LE MONDE retrace les cinq facteurs qui, selon Diamond, se retrouvent dans chaque effondrement :
– Les hommes infligent des dommages irréparables à leur environnement, épuisant des ressources essentielles à leur survie ;
– Un changement climatique perturbe l’équilibre écologique, qu’il soit d’origine naturelle ou issu de l’activité humaine ;
– La pression militaire et économique de voisins hostiles s’accentue du fait de l’affaiblissement du pays ;
– L’alliance diplomatique et commerciale avec des alliés pourvoyant des biens nécessaires se désagrège ;
– Les élites aggravent l’effondrement en cours en continuant à protéger leurs privilèges à court terme.
Impossible de ne pas voir dans ce tableau un descriptif de la situation contemporaine. Perte de biodiversité et pic des hydrocarbures, réchauffement climatique d’origine anthropique, concurrence sur les ressources et même guerres civiles, diplomatie du chacun pour soi, niveau de vie américain non négociable, etc.

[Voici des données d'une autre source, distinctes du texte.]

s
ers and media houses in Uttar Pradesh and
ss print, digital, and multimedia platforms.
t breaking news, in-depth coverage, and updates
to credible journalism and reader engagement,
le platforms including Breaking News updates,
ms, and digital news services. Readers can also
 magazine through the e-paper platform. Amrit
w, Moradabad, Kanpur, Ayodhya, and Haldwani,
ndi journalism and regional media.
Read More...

Des historiens reprochent à Jared Diamond son catastrophisme, mais ce n’est pas faire du catastrophisme que d’annoncer que nous allons au désastre en sciant la branche (la biosphère) sur laquelle nous nous trouvons. D’autres relèvent la capacité de résilience de nos sociétés et critiquent le fait qu’on puisse parler de catastrophe inéluctable. Mais ces critiques sur son pessimisme, Jared Diamond les écarte : « On oublie le sous-titre de mon livre Effondrement : Comment les sociétés décident de leur disparition ou de leur survie. Nous avons encore le choix. Plusieurs sociétés ont su déjouer les drames environnementaux, comme les Japonais sauvant leurs forêts à l’époque d’Edo. » Et quand on lui reproche de donner trop d’importance à la géographie et à l’écologie, Diamond a cette formule : « Allez faire pousser du blé au pôle nord, et ensuite revenez me parler du faible rôle du climat sur l’Histoire et l’esprit humain. » Jared Diamond fait donc de la pédagogie de la catastrophe pour que la catastrophe ne serve pas de pédagogie… un peu trop tard. Ce n’est pas là du catastrophisme !

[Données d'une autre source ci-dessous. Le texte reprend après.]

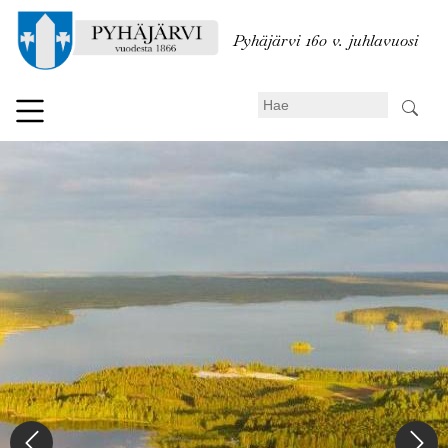
Hyppää
pääsisältöön
Pyhäjärvi 160 v. juhlavuosi
Search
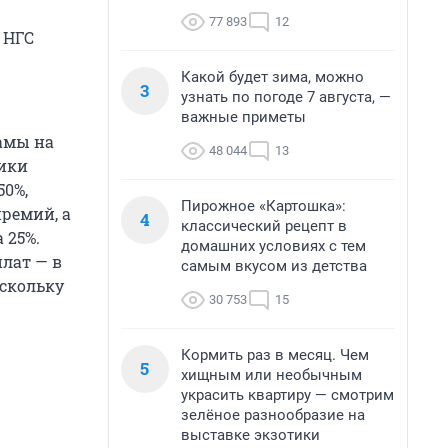
77 893
12
 НГС
Какой будет зима, можно
3
узнать по погоде 7 августа, —
важные приметы
амы на
48 044
13
ники
50%,
Пирожное «Картошка»:
ремий, а
4
классический рецепт в
 25%.
домашних условиях с тем
лат — в
самым вкусом из детства
скольку
30 753
15
Кормить раз в месяц. Чем
5
хищным или необычным
украсить квартиру — смотрим
зелёное разнообразие на
выставке экзотики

* LE MONDE culture&idées, 29 septembre 2012
Quelques auteurs de référence sur la pédagogie de la catastrophe :
1948 : La planète au pillage de Fairfield Osborn
1965 : Avant que nature meure de Jean Dorst
1979 : Le principe responsabilité de Hans Jonas
2002 : Pour un catastrophisme éclairé- quand l’impossible est certain de Jean-Pierre Dupuy
2005 : Pétrole apocalypse d’Yves Cochet
2006 : Effondrement de Jared Diamond
synthèse : Chaque année, la New Economics Foundation (NEF), calcule la date à laquelle la consommation de ressources par l’humanité dépasse la capacité de renouvellement de la planète. Cette date anniversaire a été baptisée « Jour de la dette écologique » (« Overshoot day »). Cette date intervient chaque année de plus en plus tôt, ce qui signifie que les ressources disponibles pour une année sont consommées de plus en plus vite. En 1987, l’humanité était passée dans le rouge un 19 décembre. En 1995, cette date était intervenue le 21 novembre. En vivant au-delà de nos moyens environnementaux, nous privons des millions de personnes dans le monde de la possibilité de satisfaire leurs besoins. Ensuite, nous mettons en danger les mécanismes de survie de la planète…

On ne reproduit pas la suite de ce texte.